:: Extracted material ::
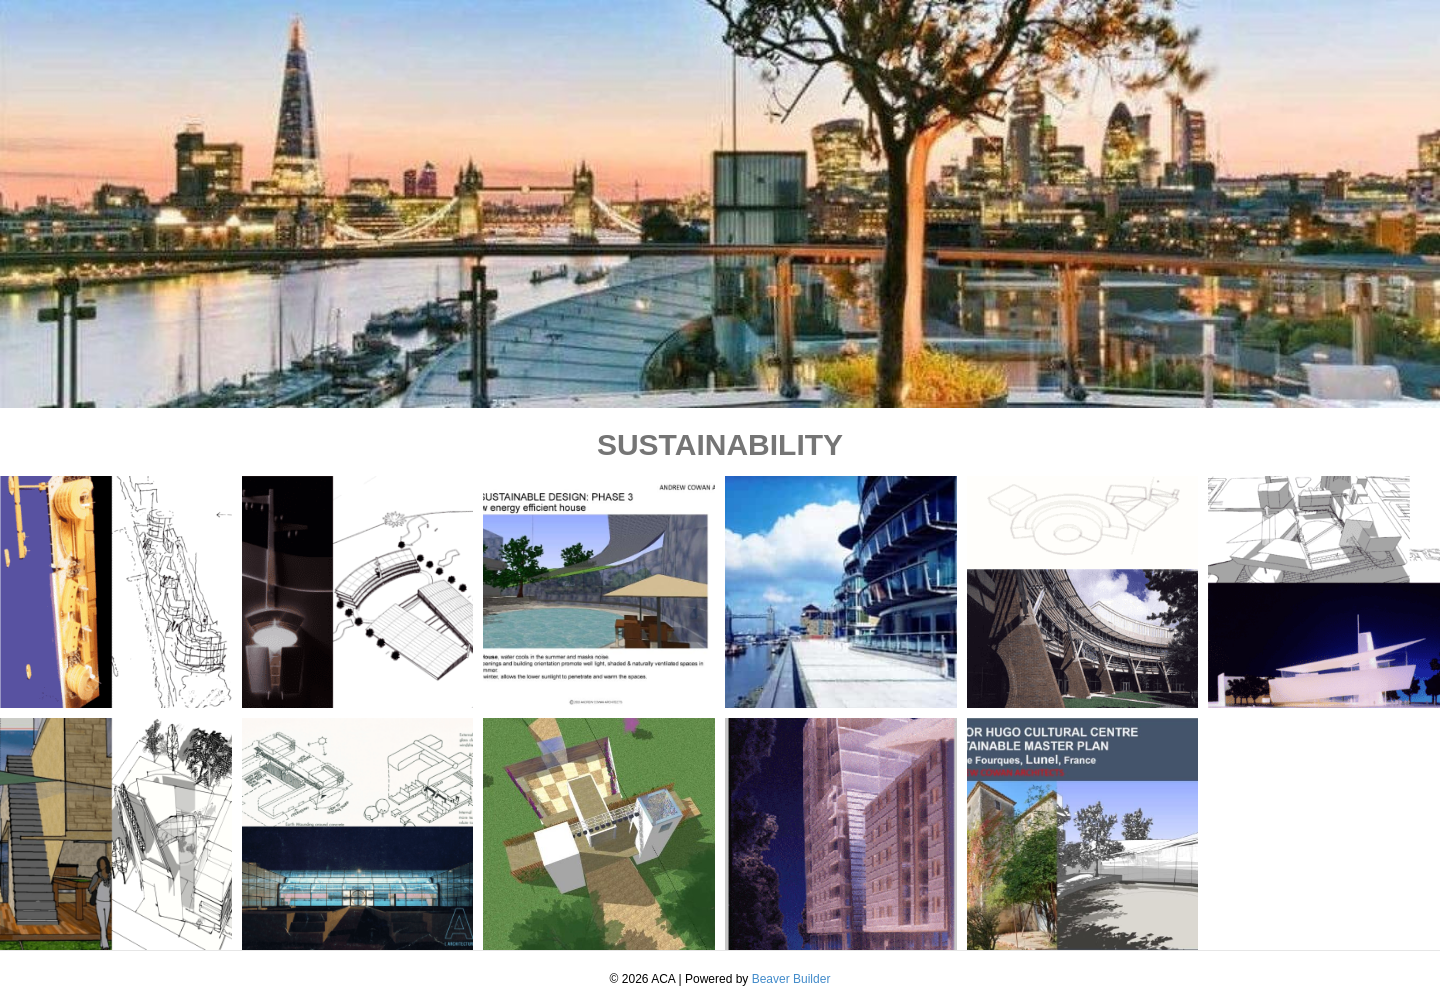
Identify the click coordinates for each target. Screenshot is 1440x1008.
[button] (116, 592)
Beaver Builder (791, 979)
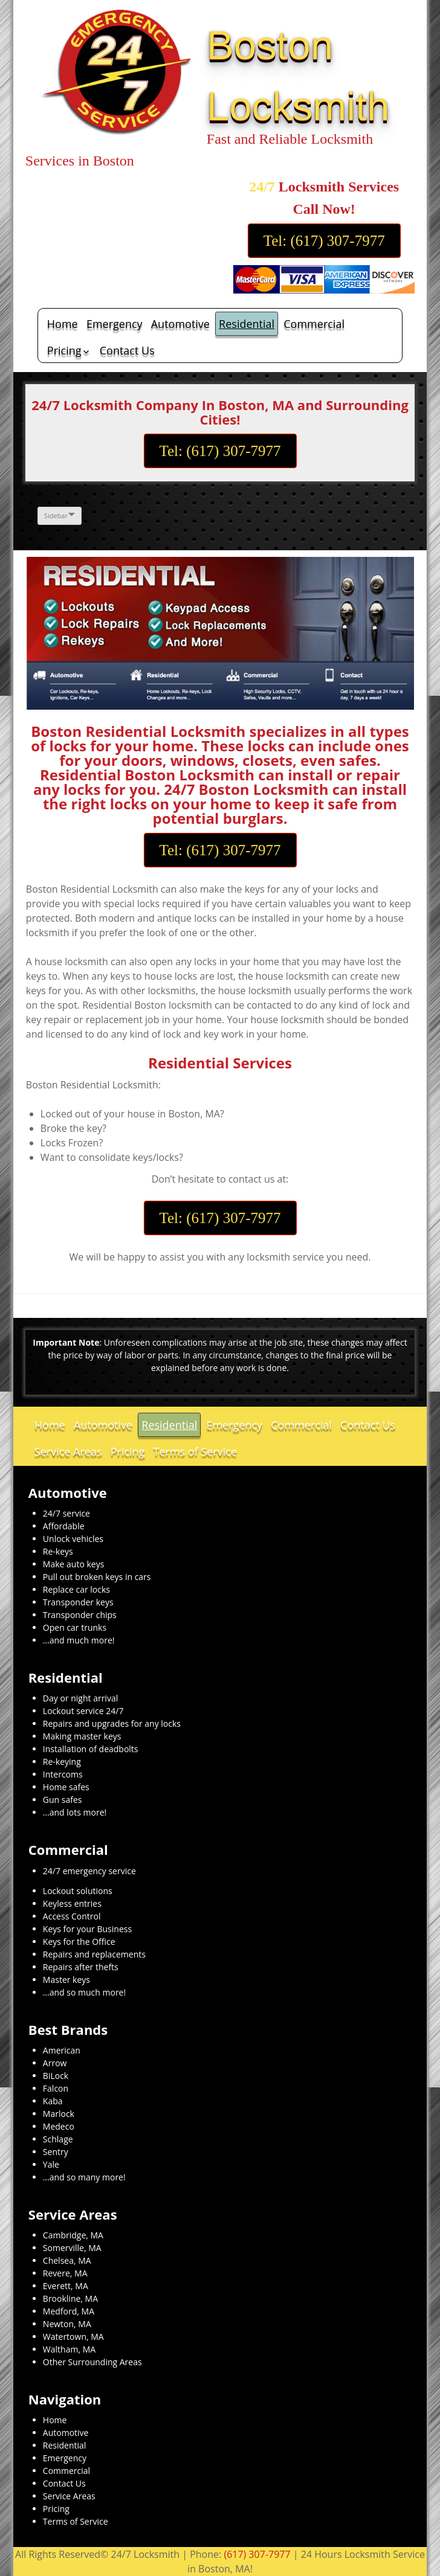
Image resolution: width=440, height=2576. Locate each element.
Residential (246, 323)
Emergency (114, 323)
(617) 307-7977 (257, 2554)
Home (62, 323)
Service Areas (68, 1451)
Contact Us (127, 350)
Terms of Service (195, 1451)
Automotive (180, 323)
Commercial (314, 323)
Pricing (64, 350)
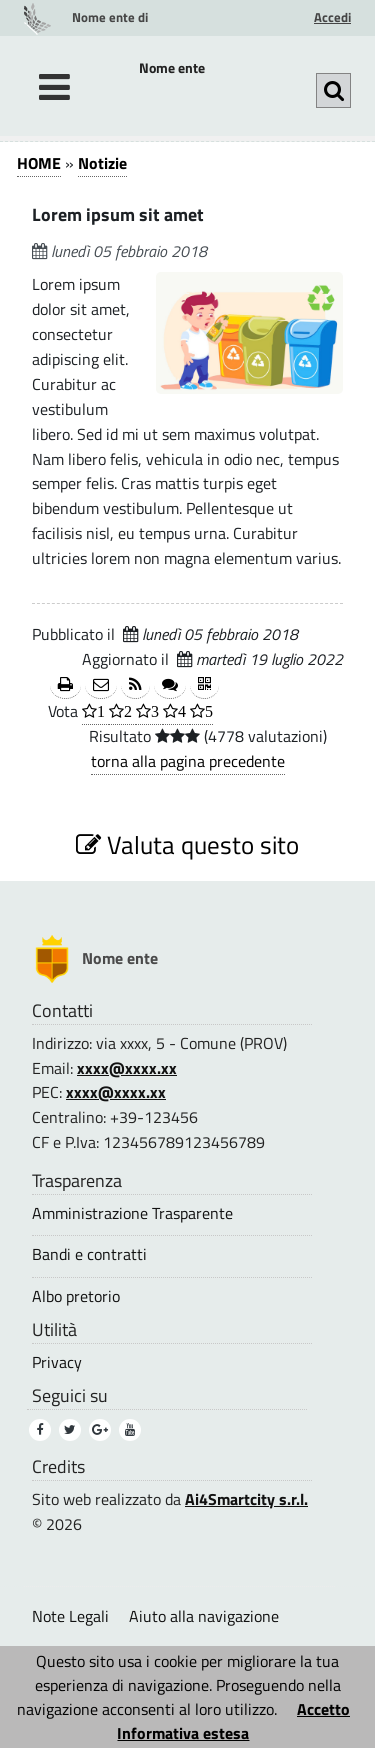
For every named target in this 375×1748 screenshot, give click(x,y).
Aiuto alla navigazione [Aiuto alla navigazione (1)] (204, 1616)
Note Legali (70, 1616)
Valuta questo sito (187, 844)
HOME (39, 163)
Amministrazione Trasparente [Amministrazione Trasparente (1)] (132, 1213)
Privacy (57, 1362)
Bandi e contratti (89, 1254)
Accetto (323, 1709)
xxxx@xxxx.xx (127, 1068)
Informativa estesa (183, 1733)
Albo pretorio (76, 1296)
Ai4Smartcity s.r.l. (246, 1499)
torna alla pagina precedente (188, 761)
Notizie (102, 163)
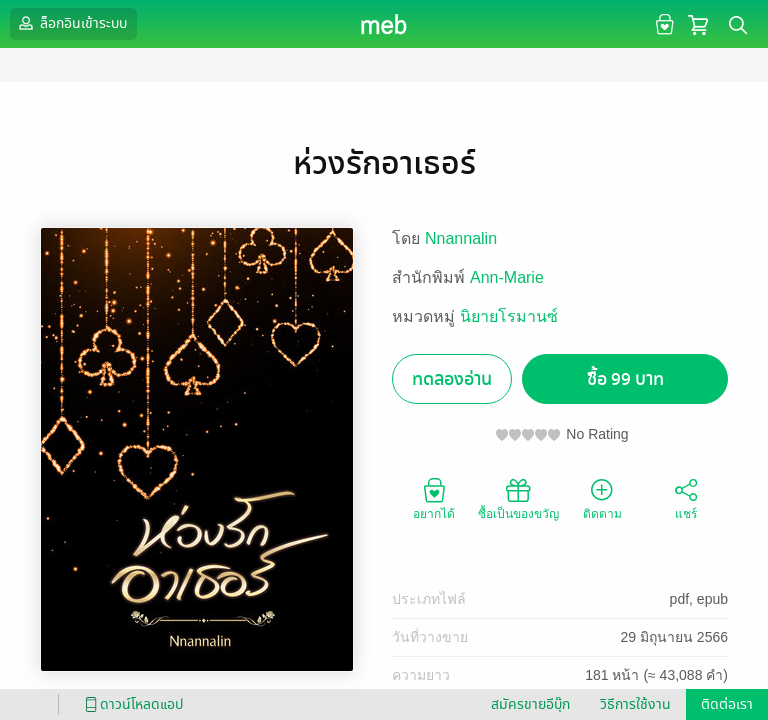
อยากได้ (434, 498)
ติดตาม (602, 498)
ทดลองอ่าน (452, 379)
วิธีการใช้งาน (635, 704)
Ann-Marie (507, 277)
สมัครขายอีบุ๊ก (530, 704)
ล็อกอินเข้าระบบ (71, 23)
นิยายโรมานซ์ (509, 316)
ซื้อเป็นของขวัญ (518, 498)
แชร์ (686, 498)
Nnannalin (461, 238)
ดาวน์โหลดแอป (131, 704)
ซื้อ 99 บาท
:::
Work to be completed:
Your copy should hold exactly and only the lines from the one containing "Albo pretorio (76, 1296)" through the end of the material, inclusive, repeated word for word and without pictures.

Answer for this exercise:
Albo pretorio (76, 1296)
Ai4Smartcity s.r.l. (246, 1499)
torna alla pagina precedente (188, 761)
Notizie (102, 163)
อยากได้ (434, 498)
ติดตาม (602, 498)
ทดลองอ่าน (452, 379)
วิธีการใช้งาน (635, 704)
Ann-Marie (507, 277)
สมัครขายอีบุ๊ก (530, 704)
ล็อกอินเข้าระบบ (71, 23)
นิยายโรมานซ์ (509, 316)
ซื้อเป็นของขวัญ (518, 498)
แชร์ (686, 498)
Nnannalin (461, 238)
ดาวน์โหลดแอป (131, 704)
ซื้อ 99 บาท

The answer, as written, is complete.